NAEYC (National Association for the Education of Young Children) states, “Developmentally Appropriate Practice is informed by what we know from theory and literature about how children develop and learn.” In its Developmentally Appropriate Practice Key Messages of the Position Statement, NAEYC shares the following in defining DAP:
Developmentally appropriate practice requires both meeting children where they are—which means that teachers must get to know them well— to reach goals that are both challenging and achievable.
All teaching practices should be appropriate to children’s age and developmental status, attuned to them as unique individuals, and responsive to the social and cultural contexts in which they live.
Developmentally appropriate practice does not mean making things easier for children. Rather, it means ensuring that goals and experiences are suited to their learning and development and challenging enough to promote their progress and interest.
Best practice is based on knowledge—not on assumptions—of how children learn and develop. The research base yields major principles in human development and learning. Those principles, along with evidence about curriculum and teaching effectiveness, form a solid basis for decision making in early care and education.

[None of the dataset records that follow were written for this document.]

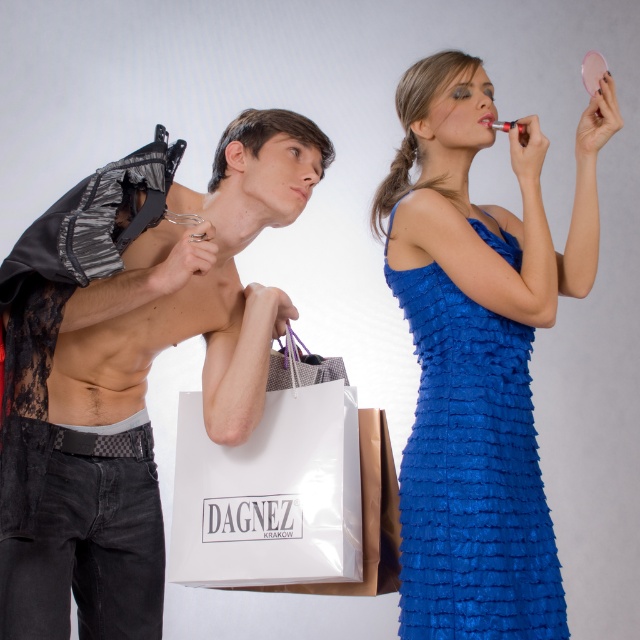 Question: Which point is closer to the camera?

Choices:
 (A) (0, 486)
 (B) (472, 516)

Answer: (A)

Question: Where is blue ruffled fabric dress at upper right located in relation to white paper shopping bag at center in the image?

Choices:
 (A) below
 (B) above

Answer: (B)

Question: Which point appears closest to the camera in this image?

Choices:
 (A) (305, 416)
 (B) (429, 566)
 (C) (56, 536)

Answer: (B)

Question: Considering the relative positions of lace fabric lingerie at left and blue ruffled fabric dress at upper right in the image provided, where is lace fabric lingerie at left located with respect to blue ruffled fabric dress at upper right?

Choices:
 (A) right
 (B) left

Answer: (B)

Question: Can you confirm if lace fabric lingerie at left is smaller than white paper shopping bag at center?

Choices:
 (A) yes
 (B) no

Answer: (B)

Question: Which point is closer to the camera?

Choices:
 (A) lace fabric lingerie at left
 (B) blue ruffled fabric dress at upper right

Answer: (A)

Lastly, check out this article (https://www.webmd.com/parenting/guide/parenting-preschoolers-mistakes#1) on the most common mistakes parents make with young children. We couldn’t agree more with point #6: Underestimating the Importance of Play.
Many parents feel they should sign their children up for enrichment programs to give them an edge. But that's not really the case. What's most enriching at this age, says psychologist Lawrence J. Cohen, author of Playful Parenting, is free play. That includes dramatic play (make believe), rough housing, and goofing around. "Free play is how children's brains develop best," he says. "In play, children will naturally give themselves the right amount of challenge -- not too easy or too hard." Fix it: Allow your child time and space for free play.
Can you see all the unstructured learning opportunities in the picture above!? What do you think this little one is thinking about / learning? Some of the opportunities we see are counting, sorting, patterning, color recognition, balancing, focusing, eye-hand coordination and building confidence. What do you see?